Task instructions =
Pictures stay out of the copy. Repeat exactly the lines from the first entry below through the line that contains "Доставим на дом или склад Заказчика", and nothing beyond.

Exercise input =
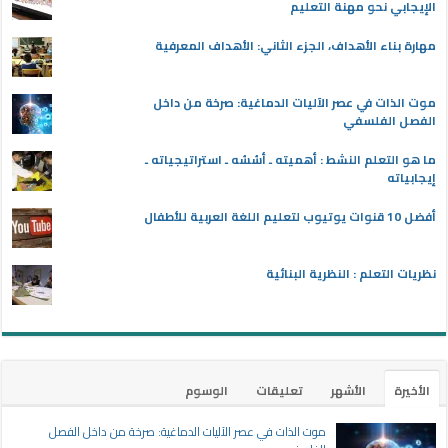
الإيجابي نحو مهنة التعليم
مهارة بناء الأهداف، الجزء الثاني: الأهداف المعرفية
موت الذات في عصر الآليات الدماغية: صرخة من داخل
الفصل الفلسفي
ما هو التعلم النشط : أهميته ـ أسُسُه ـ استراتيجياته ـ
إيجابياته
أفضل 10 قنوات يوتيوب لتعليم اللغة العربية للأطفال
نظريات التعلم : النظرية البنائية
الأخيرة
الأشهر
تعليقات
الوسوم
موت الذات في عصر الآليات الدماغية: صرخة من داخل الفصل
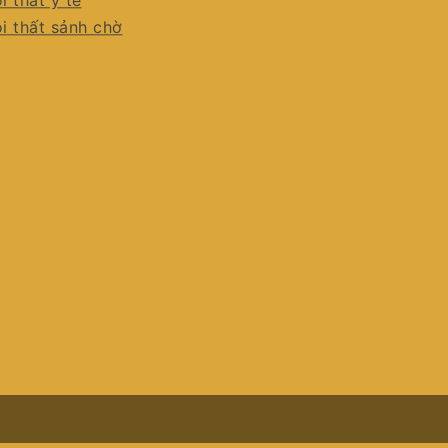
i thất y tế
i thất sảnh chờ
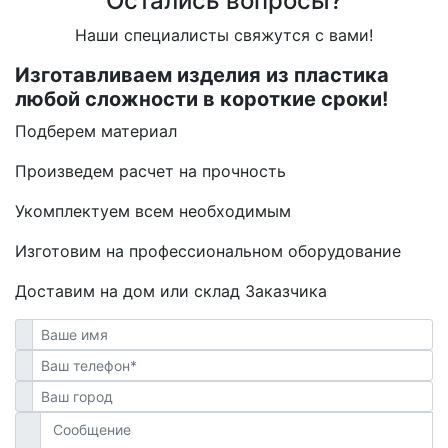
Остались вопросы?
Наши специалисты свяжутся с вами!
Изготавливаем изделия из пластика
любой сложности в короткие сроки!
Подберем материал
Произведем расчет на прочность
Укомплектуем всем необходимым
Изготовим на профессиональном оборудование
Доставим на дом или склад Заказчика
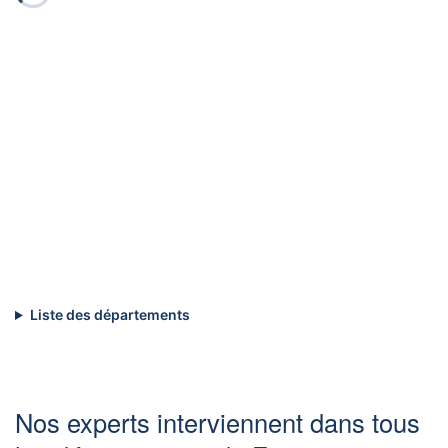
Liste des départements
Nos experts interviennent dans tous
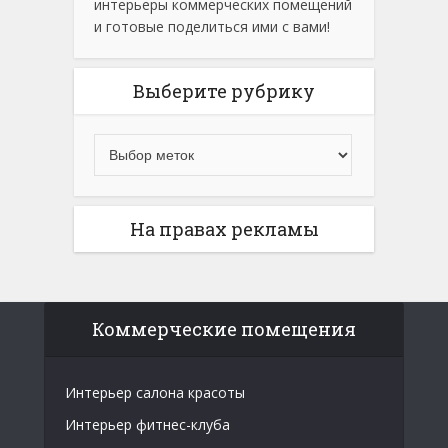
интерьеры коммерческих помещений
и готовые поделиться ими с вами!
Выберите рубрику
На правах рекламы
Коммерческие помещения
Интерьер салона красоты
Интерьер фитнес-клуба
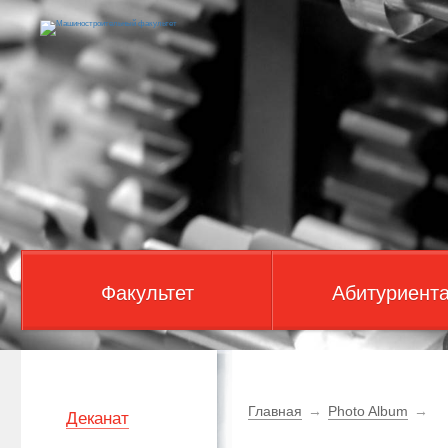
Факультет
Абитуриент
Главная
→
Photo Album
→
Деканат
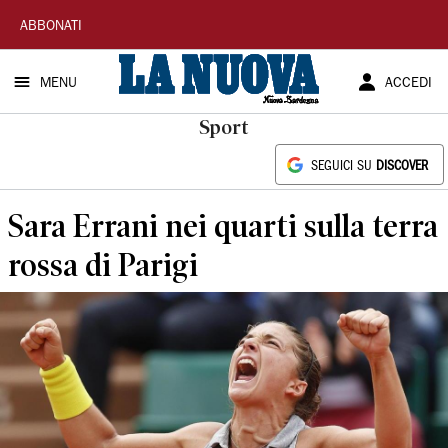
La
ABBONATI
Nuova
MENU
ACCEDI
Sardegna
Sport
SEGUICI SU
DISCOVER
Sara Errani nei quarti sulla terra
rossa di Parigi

Solved problem =
الإيجابي نحو مهنة التعليم
مهارة بناء الأهداف، الجزء الثاني: الأهداف المعرفية
موت الذات في عصر الآليات الدماغية: صرخة من داخل
الفصل الفلسفي
ما هو التعلم النشط : أهميته ـ أسُسُه ـ استراتيجياته ـ
إيجابياته
أفضل 10 قنوات يوتيوب لتعليم اللغة العربية للأطفال
نظريات التعلم : النظرية البنائية
الأخيرة
الأشهر
تعليقات
الوسوم
موت الذات في عصر الآليات الدماغية: صرخة من داخل الفصل
i thất y tế
i thất sảnh chờ
Остались вопросы?
Наши специалисты свяжутся с вами!
Изготавливаем изделия из пластика
любой сложности в короткие сроки!
Подберем материал
Произведем расчет на прочность
Укомплектуем всем необходимым
Изготовим на профессиональном оборудование
Доставим на дом или склад Заказчика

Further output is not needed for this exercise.